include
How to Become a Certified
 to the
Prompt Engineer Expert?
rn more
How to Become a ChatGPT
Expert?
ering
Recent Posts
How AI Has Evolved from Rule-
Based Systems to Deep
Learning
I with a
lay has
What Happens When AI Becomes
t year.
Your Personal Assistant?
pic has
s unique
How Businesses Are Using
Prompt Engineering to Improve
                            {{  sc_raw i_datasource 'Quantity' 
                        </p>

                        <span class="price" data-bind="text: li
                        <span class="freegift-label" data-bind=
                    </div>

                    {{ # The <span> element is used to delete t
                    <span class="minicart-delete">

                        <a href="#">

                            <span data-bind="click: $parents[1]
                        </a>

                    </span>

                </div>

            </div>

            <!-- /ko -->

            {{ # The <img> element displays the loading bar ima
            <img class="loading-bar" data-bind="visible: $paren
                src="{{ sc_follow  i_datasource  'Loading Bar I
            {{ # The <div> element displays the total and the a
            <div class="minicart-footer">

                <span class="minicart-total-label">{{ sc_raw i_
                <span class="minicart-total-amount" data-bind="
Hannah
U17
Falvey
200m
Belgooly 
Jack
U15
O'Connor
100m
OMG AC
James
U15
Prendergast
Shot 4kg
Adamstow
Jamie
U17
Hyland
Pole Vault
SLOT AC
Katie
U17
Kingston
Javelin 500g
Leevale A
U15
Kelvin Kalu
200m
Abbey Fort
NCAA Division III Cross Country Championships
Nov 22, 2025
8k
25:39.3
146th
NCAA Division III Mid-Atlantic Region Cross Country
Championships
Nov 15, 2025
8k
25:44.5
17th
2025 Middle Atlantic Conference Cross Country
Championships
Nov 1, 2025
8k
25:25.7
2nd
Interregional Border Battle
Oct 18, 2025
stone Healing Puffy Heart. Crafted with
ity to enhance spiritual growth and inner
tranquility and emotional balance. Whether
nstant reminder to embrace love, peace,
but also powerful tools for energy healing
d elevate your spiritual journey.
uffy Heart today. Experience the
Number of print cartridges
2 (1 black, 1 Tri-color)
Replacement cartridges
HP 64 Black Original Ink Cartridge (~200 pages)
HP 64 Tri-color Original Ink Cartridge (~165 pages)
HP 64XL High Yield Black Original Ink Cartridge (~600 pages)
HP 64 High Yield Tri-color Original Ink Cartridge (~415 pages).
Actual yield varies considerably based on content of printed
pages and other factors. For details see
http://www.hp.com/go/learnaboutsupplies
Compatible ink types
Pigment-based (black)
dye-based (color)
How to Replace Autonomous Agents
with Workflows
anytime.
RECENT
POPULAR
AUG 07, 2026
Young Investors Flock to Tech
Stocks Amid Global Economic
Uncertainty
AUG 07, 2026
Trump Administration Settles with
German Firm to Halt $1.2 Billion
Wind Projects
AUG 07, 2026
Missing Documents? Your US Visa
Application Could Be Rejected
*-*-*
INSTRUCTIONS FOR THE TASK:
Could you return the complete set of entries exactly?

WRITTEN ANSWER:
include
How to Become a Certified
 to the
Prompt Engineer Expert?
rn more
How to Become a ChatGPT
Expert?
ering
Recent Posts
How AI Has Evolved from Rule-
Based Systems to Deep
Learning
I with a
lay has
What Happens When AI Becomes
t year.
Your Personal Assistant?
pic has
s unique
How Businesses Are Using
Prompt Engineering to Improve
                            {{  sc_raw i_datasource 'Quantity' 
                        </p>

                        <span class="price" data-bind="text: li
                        <span class="freegift-label" data-bind=
                    </div>

                    {{ # The <span> element is used to delete t
                    <span class="minicart-delete">

                        <a href="#">

                            <span data-bind="click: $parents[1]
                        </a>

                    </span>

                </div>

            </div>

            <!-- /ko -->

            {{ # The <img> element displays the loading bar ima
            <img class="loading-bar" data-bind="visible: $paren
                src="{{ sc_follow  i_datasource  'Loading Bar I
            {{ # The <div> element displays the total and the a
            <div class="minicart-footer">

                <span class="minicart-total-label">{{ sc_raw i_
                <span class="minicart-total-amount" data-bind="
Hannah
U17
Falvey
200m
Belgooly 
Jack
U15
O'Connor
100m
OMG AC
James
U15
Prendergast
Shot 4kg
Adamstow
Jamie
U17
Hyland
Pole Vault
SLOT AC
Katie
U17
Kingston
Javelin 500g
Leevale A
U15
Kelvin Kalu
200m
Abbey Fort
NCAA Division III Cross Country Championships
Nov 22, 2025
8k
25:39.3
146th
NCAA Division III Mid-Atlantic Region Cross Country
Championships
Nov 15, 2025
8k
25:44.5
17th
2025 Middle Atlantic Conference Cross Country
Championships
Nov 1, 2025
8k
25:25.7
2nd
Interregional Border Battle
Oct 18, 2025
stone Healing Puffy Heart. Crafted with
ity to enhance spiritual growth and inner
tranquility and emotional balance. Whether
nstant reminder to embrace love, peace,
but also powerful tools for energy healing
d elevate your spiritual journey.
uffy Heart today. Experience the
Number of print cartridges
2 (1 black, 1 Tri-color)
Replacement cartridges
HP 64 Black Original Ink Cartridge (~200 pages)
HP 64 Tri-color Original Ink Cartridge (~165 pages)
HP 64XL High Yield Black Original Ink Cartridge (~600 pages)
HP 64 High Yield Tri-color Original Ink Cartridge (~415 pages).
Actual yield varies considerably based on content of printed
pages and other factors. For details see
http://www.hp.com/go/learnaboutsupplies
Compatible ink types
Pigment-based (black)
dye-based (color)
How to Replace Autonomous Agents
with Workflows
anytime.
RECENT
POPULAR
AUG 07, 2026
Young Investors Flock to Tech
Stocks Amid Global Economic
Uncertainty
AUG 07, 2026
Trump Administration Settles with
German Firm to Halt $1.2 Billion
Wind Projects
AUG 07, 2026
Missing Documents? Your US Visa
Application Could Be Rejected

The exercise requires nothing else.